This series, brought to you by Yahoo! Finance, looks at which upgrades and downgrades make sense, and which ones investors should act on. Today, our headlines feature a price target hike for Time Warner Cable (NYSE: TWC), balanced by a pair of lowered price targets for American Eagle Outfitters (AEO -1.32%) and American Science & Engineering (ASEI) as well.

Let's tackle those two "American" stocks first.

AE gets its wings clipped 
American Eagle Outfitters lowered its guidance for second-quarter earnings yesterday. Earnings during the current quarter will likely approximate $0.10 per diluted share, or less than half of what American Eagle earned this quarter last year. AE says that its sales declined 2% in the second quarter. Same-store sales declined 7%. Profit margins are also likely to have declined.

AE CEO Robert Hanson pronounced himself: "Not at all happy with our second-quarter results." Wall Street seconded the motion this morning, with analysts at both Telsey Advisory Group and UBS cutting their price targets on the stock, to $19 and $18 per share, respectively.

I think that's an overreaction. Sure, American Eagle's new guidance is weak enough to raise its P/E ratio from 15 times trailing earnings (a clear bargain) to 17 times current earnings (a bit less so). American Eagle generates strong free cash flow, however. Strong enough that its price-to-free cash flow ratio is currently less than 11 times. That's pretty cheap if the company can return to the 12% annualized growth rates that analysts had projected for it. Throw in a 2.5% dividend yield, and I think that after today's 16% drop, American Eagle shares are once again priced to move higher.

American's Science experiment -- a failure or success?
Moving on now to the day's second "American" story, Backscatter X-ray maker American Science & Engineering reported earnings last night. AS&E beat estimates on earnings, reporting $0.62 per share in fiscal first-quarter 2014 profits, but missed on revenues, recording about $500,000 less than expected. Analysts at The Benchmark Company responded to the news by reducing their price target on the hold-rated stock by 10%, to $54 per share.
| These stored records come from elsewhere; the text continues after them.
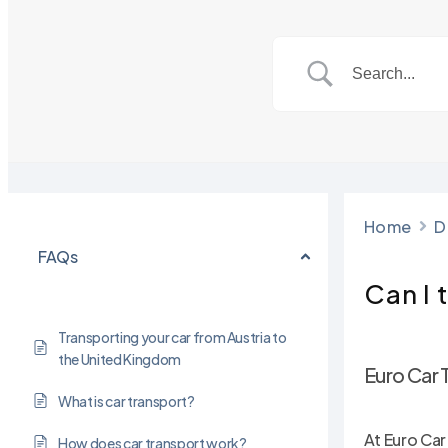
Home
D
FAQs
Can I 
Transporting your car from Austria to
the United Kingdom
Euro Car 
What is car transport?
Hit enter to search or ESC to close
At Euro Car
How does car transport work?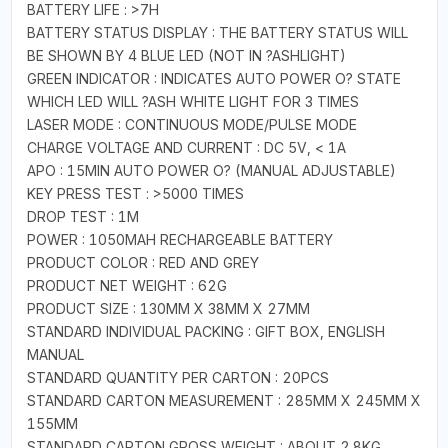
BATTERY LIFE : >7H
BATTERY STATUS DISPLAY : THE BATTERY STATUS WILL
BE SHOWN BY 4 BLUE LED (NOT IN ?ASHLIGHT)
GREEN INDICATOR : INDICATES AUTO POWER O? STATE
WHICH LED WILL ?ASH WHITE LIGHT FOR 3 TIMES
LASER MODE : CONTINUOUS MODE/PULSE MODE
CHARGE VOLTAGE AND CURRENT : DC 5V, < 1A
APO : 15MIN AUTO POWER O? (MANUAL ADJUSTABLE)
KEY PRESS TEST : >5000 TIMES
DROP TEST : 1M
POWER : 1050MAH RECHARGEABLE BATTERY
PRODUCT COLOR : RED AND GREY
PRODUCT NET WEIGHT : 62G
PRODUCT SIZE : 130MM X 38MM X 27MM
STANDARD INDIVIDUAL PACKING : GIFT BOX, ENGLISH
MANUAL
STANDARD QUANTITY PER CARTON : 20PCS
STANDARD CARTON MEASUREMENT : 285MM X 245MM X
155MM
STANDARD CARTON GROSS WEIGHT : ABOUT 2.8KG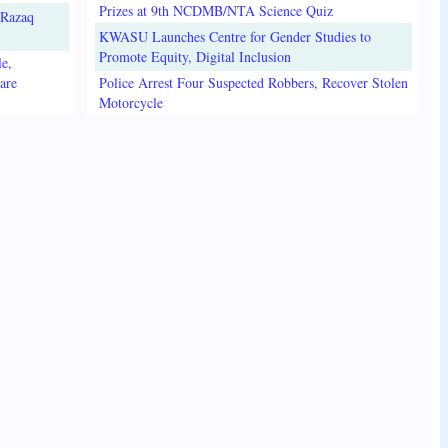
Prizes at 9th NCDMB/NTA Science Quiz
lRazaq
KWASU Launches Centre for Gender Studies to
Promote Equity, Digital Inclusion
e,
are
Police Arrest Four Suspected Robbers, Recover Stolen
Motorcycle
At first glance, this, too, seems an overreaction. A strong producer of free cash flow, AS&E currently trades for less than 14 times its trailing free cash flow. Throw in a generous 3.3% dividend yield and a 15% projected annual profits growth rate, and you might expect analyst estimates would be going up rather than down.
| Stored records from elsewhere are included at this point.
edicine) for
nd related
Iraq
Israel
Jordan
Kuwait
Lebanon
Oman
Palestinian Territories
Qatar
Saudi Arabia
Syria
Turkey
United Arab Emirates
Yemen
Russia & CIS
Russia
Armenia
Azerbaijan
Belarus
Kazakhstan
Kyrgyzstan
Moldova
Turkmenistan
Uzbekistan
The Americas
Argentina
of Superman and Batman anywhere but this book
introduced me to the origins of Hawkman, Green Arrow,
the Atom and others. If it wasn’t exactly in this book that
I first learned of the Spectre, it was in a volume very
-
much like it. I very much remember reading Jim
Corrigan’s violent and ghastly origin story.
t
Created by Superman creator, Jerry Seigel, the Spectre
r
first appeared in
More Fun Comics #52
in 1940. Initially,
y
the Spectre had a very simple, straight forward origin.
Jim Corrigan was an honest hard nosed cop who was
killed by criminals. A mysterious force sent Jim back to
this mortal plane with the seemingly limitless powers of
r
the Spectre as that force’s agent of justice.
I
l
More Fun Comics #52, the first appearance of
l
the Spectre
But here's the thing: Bookings at AS&E dropped significantly in the fiscal first quarter. Indeed, AS&E brought in new orders sufficient to replace only about 70% of the revenue the company recorded into the first quarter. This suggests that revenues will continue to fall in future quarters, and that analysts' projection of a 15% growth rate may prove overly optimistic.

While I admit to being tempted by the stock's low price-to-free cash flow valuation, I'm going to need to see an uptick in bookings before I can call this one a buy.

Time to tune in to Time Warner Cable?
Possibly the most interesting story in today's news, however, is the one going on over at Time Warner Cable --currently embroiled in a dispute with broadcaster CBS (NYSE: TWC). Yesterday, we learned that Time Warner has offered to return CBS to its lineup if, for example, CBS would agree to permit Time Warner to market its channel a la carte. CBS isn't thrilled with the idea, characterizing it as a "sham" proposal -- but at least one analyst is impressed.

This morning, analysts at Argus Research announced they are raising their price target on Time Warner by more than 10%, to $130. Argus already rates the stock a "buy" -- the question is, why?

CBS wants pricing concessions from Time Warner, which would hurt the latter's profitability. But even in the best case -- a continuation of the status quo ante -- Time Warner's valuation just doesn't look that attractive. The stock costs about 15.6 times earnings. Its free cash flow, while strong, is not significantly greater than reported GAAP earnings. These prices are simply too high to justify for a stock that analysts doubt will grow faster than 11% annually over the next five years, and that pays a dividend yield of only 2.2%.

Long story short, I see Time Warner as overvalued if it wins this dispute with CBS, and significantly more overvalued if it loses. (Side note: At more than 20 times earnings, and with a growth rate barely reaching 12%, CBS is no great bargain either.)

Fool contributor Rich Smith has no position in any stocks mentioned. The Motley Fool has no position in any of the stocks mentioned.